Angst vor Reifendrama! Verstappen & Hamilton: Wer ist besser?: (09:32 Min.)

Rückstand auf Hamilton: Verstappen verliert auf Geraden

"Jetzt müssen wir nur noch FP1 und FP2 zusammenbekommen", meint Red Bulls Motorsportchef Dr. Helmut Marko. Bei Mercedes hingegen war es genau umgekehrt. "Am Vormittag waren wir mit unserer Arbeit auf einer schnellen Runde nicht besonders zufrieden, aber der Longrun war gut ausgeglichen. Am Nachmittag lief es auf einer schnellen Runde einfacher, aber der Longrun war nicht so", verrät Mercedes leitender Strecken-Ingenieur Andrew Shovlin.

Titelverteidiger Hamilton traut dem Braten von sechs Zehntelsekunden nicht so recht, obwohl er mit den Setupänderungen zufrieden war. "Die relative Pace ist noch eine kleine Unbekannte. Aber ich bin mir sicher, dass es genauso wie in den vergangenen Rennen super eng wird", so der Brite.

Ungewöhnlich: Sergio Perez kam ungewöhnlich nah an die Verstappen-Zeit heran. Nur eine halbe Zehntelsekunden trennte die beiden Red Bulls. Dafür ist möglicherweise eine unterschiedliche Abstimmung verantwortlich. Perez fuhr am Abend mit kleinerem Heckflügel als Verstappen.

Der WM-Leader verlor wohl auch deshalb im Mittelsektor mit den beiden langen Geraden überproportional viel Zeit. Im Mittelsektor fuhr Verstappen nur die zehntschnellste Zeit. Perez landete dort auf Platz vier.

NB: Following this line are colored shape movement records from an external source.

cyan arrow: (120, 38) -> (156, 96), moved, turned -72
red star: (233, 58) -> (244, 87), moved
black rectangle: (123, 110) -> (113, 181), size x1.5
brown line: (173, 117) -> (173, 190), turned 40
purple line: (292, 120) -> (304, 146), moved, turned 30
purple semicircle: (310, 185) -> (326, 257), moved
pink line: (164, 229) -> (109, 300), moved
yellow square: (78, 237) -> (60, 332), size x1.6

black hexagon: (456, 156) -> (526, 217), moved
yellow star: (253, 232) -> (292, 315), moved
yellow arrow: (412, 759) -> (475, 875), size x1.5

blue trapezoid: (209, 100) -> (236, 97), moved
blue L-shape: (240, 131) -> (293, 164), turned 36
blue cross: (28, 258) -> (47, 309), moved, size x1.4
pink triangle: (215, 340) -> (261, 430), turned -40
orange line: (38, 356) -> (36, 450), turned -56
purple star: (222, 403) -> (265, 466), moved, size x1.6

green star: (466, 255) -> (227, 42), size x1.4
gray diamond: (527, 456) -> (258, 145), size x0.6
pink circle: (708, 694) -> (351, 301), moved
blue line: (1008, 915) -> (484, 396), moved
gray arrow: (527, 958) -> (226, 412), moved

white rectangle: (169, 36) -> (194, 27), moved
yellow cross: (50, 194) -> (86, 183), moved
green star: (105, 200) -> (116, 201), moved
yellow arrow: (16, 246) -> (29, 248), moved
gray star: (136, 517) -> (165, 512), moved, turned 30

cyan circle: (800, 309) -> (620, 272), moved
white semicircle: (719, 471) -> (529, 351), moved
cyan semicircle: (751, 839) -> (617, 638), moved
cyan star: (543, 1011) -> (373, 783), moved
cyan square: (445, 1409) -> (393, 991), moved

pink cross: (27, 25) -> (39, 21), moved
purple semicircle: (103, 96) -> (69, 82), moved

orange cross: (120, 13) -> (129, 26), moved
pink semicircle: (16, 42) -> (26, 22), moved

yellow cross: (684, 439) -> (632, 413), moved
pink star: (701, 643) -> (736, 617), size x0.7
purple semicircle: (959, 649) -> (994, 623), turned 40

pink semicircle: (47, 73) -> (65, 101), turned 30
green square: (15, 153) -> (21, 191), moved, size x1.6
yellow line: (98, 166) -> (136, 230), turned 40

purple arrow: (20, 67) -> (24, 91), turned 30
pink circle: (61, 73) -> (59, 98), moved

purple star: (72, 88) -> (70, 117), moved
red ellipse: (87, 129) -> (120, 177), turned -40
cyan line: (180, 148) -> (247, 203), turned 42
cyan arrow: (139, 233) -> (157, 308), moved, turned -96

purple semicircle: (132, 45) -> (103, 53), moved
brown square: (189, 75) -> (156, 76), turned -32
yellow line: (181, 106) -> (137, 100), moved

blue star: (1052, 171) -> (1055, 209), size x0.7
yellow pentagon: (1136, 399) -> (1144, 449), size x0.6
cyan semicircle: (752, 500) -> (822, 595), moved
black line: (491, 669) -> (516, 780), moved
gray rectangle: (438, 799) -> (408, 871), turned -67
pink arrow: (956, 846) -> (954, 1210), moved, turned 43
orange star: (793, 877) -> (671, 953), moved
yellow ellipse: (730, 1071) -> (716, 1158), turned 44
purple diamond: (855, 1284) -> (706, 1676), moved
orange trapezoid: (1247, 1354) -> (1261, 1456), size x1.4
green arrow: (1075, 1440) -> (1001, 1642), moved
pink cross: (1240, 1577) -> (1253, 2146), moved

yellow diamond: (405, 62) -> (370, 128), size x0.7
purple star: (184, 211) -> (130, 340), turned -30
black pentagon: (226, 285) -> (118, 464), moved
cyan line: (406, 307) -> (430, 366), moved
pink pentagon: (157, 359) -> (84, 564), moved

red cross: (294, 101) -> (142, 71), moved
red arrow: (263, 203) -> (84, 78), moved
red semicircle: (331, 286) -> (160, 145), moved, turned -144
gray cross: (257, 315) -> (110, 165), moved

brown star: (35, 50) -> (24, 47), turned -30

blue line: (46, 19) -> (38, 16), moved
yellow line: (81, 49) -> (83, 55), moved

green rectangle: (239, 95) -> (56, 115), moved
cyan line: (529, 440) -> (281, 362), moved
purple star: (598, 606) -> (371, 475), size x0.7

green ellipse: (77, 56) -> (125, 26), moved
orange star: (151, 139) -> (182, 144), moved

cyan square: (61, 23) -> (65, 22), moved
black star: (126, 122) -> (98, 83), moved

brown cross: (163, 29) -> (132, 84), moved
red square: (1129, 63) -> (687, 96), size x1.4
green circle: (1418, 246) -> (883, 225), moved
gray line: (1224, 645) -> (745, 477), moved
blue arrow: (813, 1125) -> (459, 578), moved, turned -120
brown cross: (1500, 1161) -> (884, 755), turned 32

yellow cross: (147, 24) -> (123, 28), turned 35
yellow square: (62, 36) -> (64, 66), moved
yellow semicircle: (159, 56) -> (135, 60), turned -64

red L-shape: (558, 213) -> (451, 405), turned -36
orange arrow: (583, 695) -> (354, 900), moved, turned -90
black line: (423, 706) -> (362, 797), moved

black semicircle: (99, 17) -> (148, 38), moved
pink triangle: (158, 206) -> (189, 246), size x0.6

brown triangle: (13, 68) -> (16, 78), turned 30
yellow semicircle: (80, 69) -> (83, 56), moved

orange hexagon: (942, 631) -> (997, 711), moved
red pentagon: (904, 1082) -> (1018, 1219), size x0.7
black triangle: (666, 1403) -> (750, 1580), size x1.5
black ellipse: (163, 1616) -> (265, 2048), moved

Perez im Qualifying zu opfern, um Verstappen einen Windschatten zu geben, ist für Red Bull keine Option, auch wenn die Konstrukteurs-WM schon so gut wie gelaufen ist für die Bullen. "Mit einer guten Startposition hilft er uns mehr", meint Dr. Marko.

Max Verstappen fuhr im zweiten Freien Training mit mehr Flügel als Teamkollege Sergio PérezFoto: LAT Images

Longruns: Red Bull auf Mediums an Hamilton dran

Die Longruns haben einen gewaltigen Schönheitsfehler: Ausgerechnet Hamilton und Verstappen fuhren konträr. Verstappen fuhr auf dem Soft-Reifen, Hamilton auf Medium. Beide lagen in ihrer Wertung vorne. Verstappens Soft-Run war eindrucksvoll. Der Niederländer legte los wie die Feuerwehr und war auch am Ende noch schnell.

Longruns auf Soft

Fahrer Reifen-Alter Stint-Länge Zeit
Verstappen 14 6 1:28,523
Ocon 22 14 1:29,919
Leclerc 21 10 1:29,934
Ricciardo 17 10 1:30,232
Tsunoda 20 12 1:30,341
Latifi 15 8 1:30,947

Longruns auf Medium

Fahrer Reifen-Alter Stint-Länge Zeit
Hamilton 19 10 1:29,113
Perez 20 8 1:29,147
Alonso 19 12 1:29,940
Norris 20 14 1:30,030
Vettel 20 10 1:30,411
Gasly 21 11 1:30,469
Stroll 17 10 1:30,552
Sainz 20 11 1:30,636
Giovinazzi 20 8 1:30,725
Russell 20 11 1:30,949
Bottas 21 13 1:31,229
Schumacher 17 8 1:31,904
Mazepin 17 9 1:32,551

Hamilton muss sich auf den Mediums Konkurrenz gefallen lassen. Sergio Perez' Longrun war nur um wenige Tausendstel langsamer - und das bei vergleichbarem Reifenalter und vergleichbaren Stintlängen.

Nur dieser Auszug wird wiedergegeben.